Foi apresentado hoje, 22/06/2011,  no Palácio Pedro Ludovico Teixeira, pelo Governador Marconi Perillo, o plano que será adotado pela Seduc Go para valorização do professor. O programa prevê pagamento de bônus anual no valor de R$ 1,5 mil para os docentes com carga horária de 40h semanais e o valor proporcional às demais cargas horárias.

Dois critérios são essenciais para fazer jus ao abono. Primeiro ser funcionário efetivo da Seduc e segundo estar desempenhando a função de regência em sala de aula.

A premiação será feita com base na tabela abaixo, divulgada em O Popular:

PREMIAÇÃO

 Como será a bonificação para os professores da Rede Estadual:

 Até 1% de falta                                              100% do bônus

 Entre 1,01% e 2% de falta                               85% do bônus
 Entre 2,01% e 3% de falta                               70% do bônus
 Entre 3,01% e 4% de falta                               55% do bônus
 Entre 4,01% e 5% de falta                               40% do bônus
 Acima de 5% de faltas                                não receberá o bônus

EXEMPLO DE CARGA HORÁRIA

  FALTAS                                                           BÔNUS

Até 6 aulas                                                 100% do bônus

Entre 7 a 12 aulas                                        85% do bônus
Entre 13 a 18 aulas                                      70% do bônus
Entre 19 a 24 aulas                                      55% do bônus
Entre 25 a 30 aulas                                      40% do bônus
Acima de 30 aulas                                   não receberá o bônus

“Esse bônus vai estimular os professores que ficam em sala de aula. E nós vamos continuar buscando soluções para que os nossos profissionais da educação se sintam cada vez mais prestigiados e respeitados nesta função, que é tão importante, de ensinar nossas crianças” (leia na íntegra aqui).

A fiscalização da assiduidade do professor para justificar o recebimento do abono, é de inteira responsabilidade do diretor da unidade escolar.
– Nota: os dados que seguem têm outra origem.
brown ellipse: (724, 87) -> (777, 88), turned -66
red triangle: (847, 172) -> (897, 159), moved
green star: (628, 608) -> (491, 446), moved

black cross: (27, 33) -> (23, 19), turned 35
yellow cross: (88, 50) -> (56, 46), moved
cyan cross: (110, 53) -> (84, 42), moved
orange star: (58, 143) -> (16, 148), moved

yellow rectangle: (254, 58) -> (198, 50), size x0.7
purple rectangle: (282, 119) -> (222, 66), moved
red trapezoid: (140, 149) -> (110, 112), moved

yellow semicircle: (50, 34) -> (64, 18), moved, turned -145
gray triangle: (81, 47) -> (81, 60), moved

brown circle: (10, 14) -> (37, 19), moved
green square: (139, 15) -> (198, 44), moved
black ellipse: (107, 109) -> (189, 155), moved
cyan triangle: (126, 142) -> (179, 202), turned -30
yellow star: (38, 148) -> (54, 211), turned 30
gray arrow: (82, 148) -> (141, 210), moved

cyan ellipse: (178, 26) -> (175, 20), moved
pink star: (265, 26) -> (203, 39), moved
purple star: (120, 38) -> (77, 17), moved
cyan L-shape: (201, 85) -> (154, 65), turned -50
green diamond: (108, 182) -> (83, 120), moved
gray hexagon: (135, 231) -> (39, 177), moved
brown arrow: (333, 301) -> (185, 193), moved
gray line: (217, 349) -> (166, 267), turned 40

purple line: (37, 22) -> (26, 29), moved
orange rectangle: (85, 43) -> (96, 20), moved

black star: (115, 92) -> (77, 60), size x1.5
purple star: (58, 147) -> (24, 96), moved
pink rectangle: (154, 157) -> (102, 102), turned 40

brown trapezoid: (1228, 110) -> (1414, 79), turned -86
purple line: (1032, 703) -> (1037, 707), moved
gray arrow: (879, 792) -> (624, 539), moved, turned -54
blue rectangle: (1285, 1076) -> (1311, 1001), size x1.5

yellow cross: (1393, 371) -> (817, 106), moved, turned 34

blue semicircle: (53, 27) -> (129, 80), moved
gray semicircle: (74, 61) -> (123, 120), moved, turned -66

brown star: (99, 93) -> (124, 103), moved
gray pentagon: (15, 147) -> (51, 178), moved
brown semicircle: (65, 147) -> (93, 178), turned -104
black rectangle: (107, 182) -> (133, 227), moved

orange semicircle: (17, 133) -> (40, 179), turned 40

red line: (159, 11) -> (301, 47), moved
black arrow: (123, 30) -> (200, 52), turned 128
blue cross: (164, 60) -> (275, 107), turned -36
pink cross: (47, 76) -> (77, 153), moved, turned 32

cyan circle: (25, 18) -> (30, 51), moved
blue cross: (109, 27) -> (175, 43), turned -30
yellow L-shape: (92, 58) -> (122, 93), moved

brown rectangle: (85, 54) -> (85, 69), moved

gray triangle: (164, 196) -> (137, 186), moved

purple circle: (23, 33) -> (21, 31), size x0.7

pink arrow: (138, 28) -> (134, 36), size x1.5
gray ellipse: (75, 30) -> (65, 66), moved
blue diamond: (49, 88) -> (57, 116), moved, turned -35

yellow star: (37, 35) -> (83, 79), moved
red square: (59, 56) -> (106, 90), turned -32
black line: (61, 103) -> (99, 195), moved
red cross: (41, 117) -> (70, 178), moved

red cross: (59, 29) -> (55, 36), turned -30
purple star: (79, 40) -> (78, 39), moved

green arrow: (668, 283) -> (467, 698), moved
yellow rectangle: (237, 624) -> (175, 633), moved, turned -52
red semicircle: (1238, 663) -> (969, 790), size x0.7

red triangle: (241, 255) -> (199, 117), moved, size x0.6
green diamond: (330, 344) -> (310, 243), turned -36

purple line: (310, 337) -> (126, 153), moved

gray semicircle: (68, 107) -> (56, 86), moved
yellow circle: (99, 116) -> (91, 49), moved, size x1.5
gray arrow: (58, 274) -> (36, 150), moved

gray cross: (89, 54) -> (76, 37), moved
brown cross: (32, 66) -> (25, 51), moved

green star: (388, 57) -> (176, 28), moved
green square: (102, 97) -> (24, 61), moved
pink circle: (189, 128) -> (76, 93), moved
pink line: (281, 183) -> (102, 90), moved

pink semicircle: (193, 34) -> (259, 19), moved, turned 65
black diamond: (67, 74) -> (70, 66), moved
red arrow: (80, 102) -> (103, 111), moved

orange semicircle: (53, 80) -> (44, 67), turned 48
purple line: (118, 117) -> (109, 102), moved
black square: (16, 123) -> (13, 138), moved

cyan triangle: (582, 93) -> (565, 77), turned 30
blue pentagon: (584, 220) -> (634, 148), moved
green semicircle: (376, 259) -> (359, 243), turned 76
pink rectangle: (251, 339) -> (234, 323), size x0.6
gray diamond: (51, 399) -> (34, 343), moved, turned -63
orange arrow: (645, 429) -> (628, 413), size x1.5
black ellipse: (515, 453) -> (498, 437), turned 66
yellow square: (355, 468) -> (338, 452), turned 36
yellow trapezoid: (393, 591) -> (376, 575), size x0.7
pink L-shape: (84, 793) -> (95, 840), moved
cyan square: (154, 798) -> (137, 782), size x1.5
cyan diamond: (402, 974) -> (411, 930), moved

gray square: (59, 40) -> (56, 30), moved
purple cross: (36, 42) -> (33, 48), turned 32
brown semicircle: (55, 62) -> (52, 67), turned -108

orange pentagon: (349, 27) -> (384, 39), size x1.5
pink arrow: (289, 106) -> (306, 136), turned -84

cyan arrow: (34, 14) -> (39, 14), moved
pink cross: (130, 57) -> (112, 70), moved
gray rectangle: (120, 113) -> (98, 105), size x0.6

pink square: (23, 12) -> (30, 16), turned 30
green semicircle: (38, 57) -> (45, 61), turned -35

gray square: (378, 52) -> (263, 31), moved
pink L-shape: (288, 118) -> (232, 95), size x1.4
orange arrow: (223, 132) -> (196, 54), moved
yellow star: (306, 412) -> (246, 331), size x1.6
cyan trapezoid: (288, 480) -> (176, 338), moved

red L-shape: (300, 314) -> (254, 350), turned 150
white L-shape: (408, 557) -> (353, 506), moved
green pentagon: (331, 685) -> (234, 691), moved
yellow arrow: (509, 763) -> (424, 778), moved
A UE deverá afixar em local público, um quadro de frequência mensal (modelo padronizado pela Seduc). A Secretaria da Educação fará auditoria permanente para averiguação da frequência apresentada e em caso de fraude, os docentes da escola envolvida, perderão o direito ao bônus.

“A partir de 2012, consideraremos também os índices de desempenho dos alunos, como uma espécie de Indice de Desenvolvimento da Educação Básica (ideb), que estamos criando em nível estadual”, afirma o secretário Thiago Peixoto.

O professor em desvio de função só terá direito se retornar à regência de sala de aula. Não foi mencionado sobre o abono para o pessoal administrativo, aqueles que não são professores, se terão direito também e, em caso afirmativo, qual o critério para o pagamento desse bônus.